The new use for the drug followed the discovery by Professor Derek Mann, a member of the team at Newcastle University, who identified the cells and proteins that may move the liver disease into reverse.

Mann found that when the liver is injured by a substance such as alcohol, proteins called nuclear factor kappa B encourage particular cells to multiply, which scars the organ. By switching off the nuclear factor kappa B protein, the scarring cells die and stop damaging the liver.

There are 45,000 deaths every year in Europe from cirrhosis of the liver but the number is decreasing.

In Britain, by contrast, where more than 4,000 die every year, the number of deaths from cirrhosis is increasing amid growing concern about the country’s so-called binge-drinking culture.

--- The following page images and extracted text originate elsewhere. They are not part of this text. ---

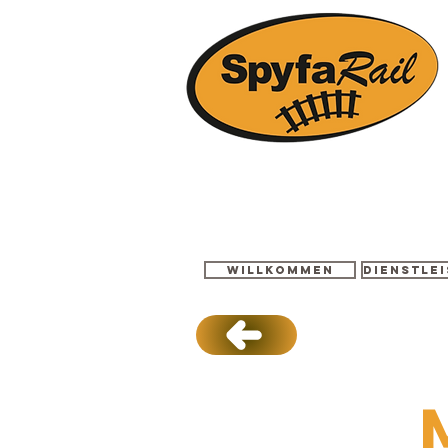
Willkommen
Dienstle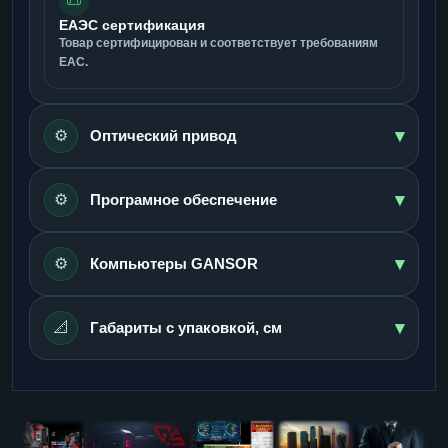
📜
ЕАЭС сертификация
Товар сертифицирован и соответствует требованиям
ЕАС.
▾
⚙️
Оптический привод
▾
⚙️
Програмное обеспечение
▾
⚙️
Компьютеры GANSOR
▾
📐
Габариты с упаковкой, см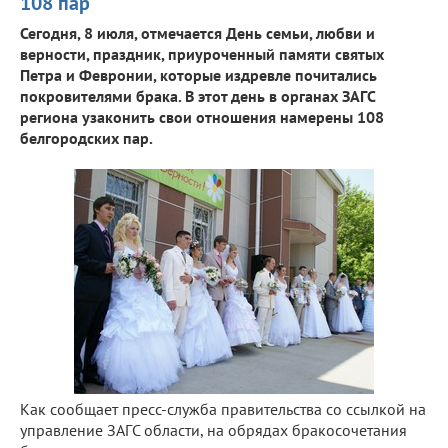
108 пар
Сегодня, 8 июля, отмечается День семьи, любви и
верности, праздник, приуроченный памяти святых
Петра и Февронии, которые издревле почитались
покровителями брака. В этот день в органах ЗАГС
региона узаконить свои отношения намерены 108
белгородских пар.
Как сообщает пресс-служба правительства со ссылкой на
управление ЗАГС области, на обрядах бракосочетания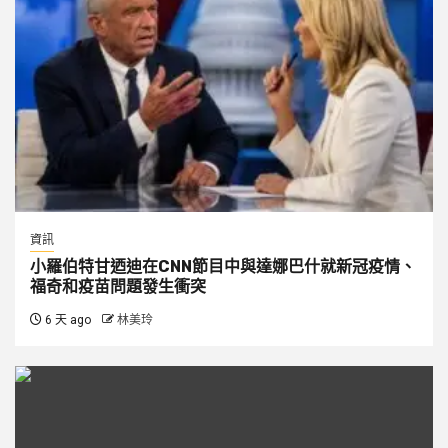
資訊
小羅伯特甘迺迪在CNN節目中與達娜巴什就新冠疫情、
福奇和疫苗問題發生衝突
6 天 ago
林美玲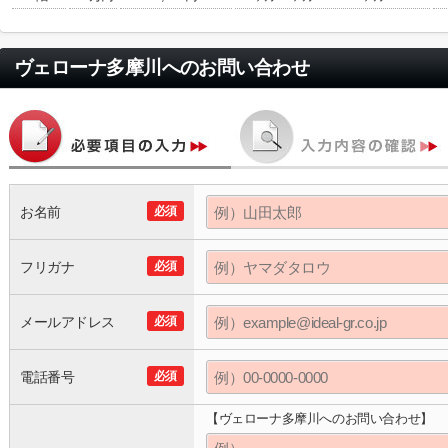
ヴェローナ多摩川
へのお問い合わせ
お名前
必須
フリガナ
必須
メールアドレス
必須
電話番号
必須
【ヴェローナ多摩川へのお問い合わせ】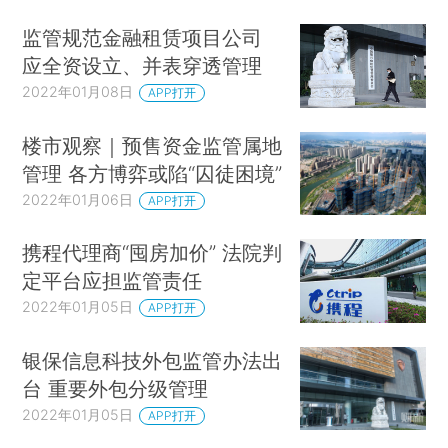
监管规范金融租赁项目公司
应全资设立、并表穿透管理
2022年01月08日
APP打开
楼市观察｜预售资金监管属地
管理 各方博弈或陷“囚徒困境”
2022年01月06日
APP打开
携程代理商“囤房加价” 法院判
定平台应担监管责任
2022年01月05日
APP打开
银保信息科技外包监管办法出
台 重要外包分级管理
2022年01月05日
APP打开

Doctors report that increasing numbers of young people, including women, are succumbing to liver disease caused by heavy drinking and poor diet.

Between 5% and 10% of people in the UK are unaware of having liver disease, which can be diagnosed by simple blood tests. Help is often sought when the symptoms become severe, which is too late for treatment.

Reseach spend per life lost for liver disease is amongst the lowest for all conditions — only respiratory medicine ranks lower.


Copyright 2006 Times Newspapers Ltd.
This service is provided on Times Newspapers' standard Terms and Conditions . Please read our Privacy Policy . To inquire about a licence to reproduce material from The Times, visit the Syndication website .

1 comment:

Anonymous said...

This is a truely interesting article. Thank you so much for posting it!

Does anyone happen to know, if "proteins called nuclear factor kappa B encourage particular cells to multiply" apply to the scarring in pediatric liver disease, too?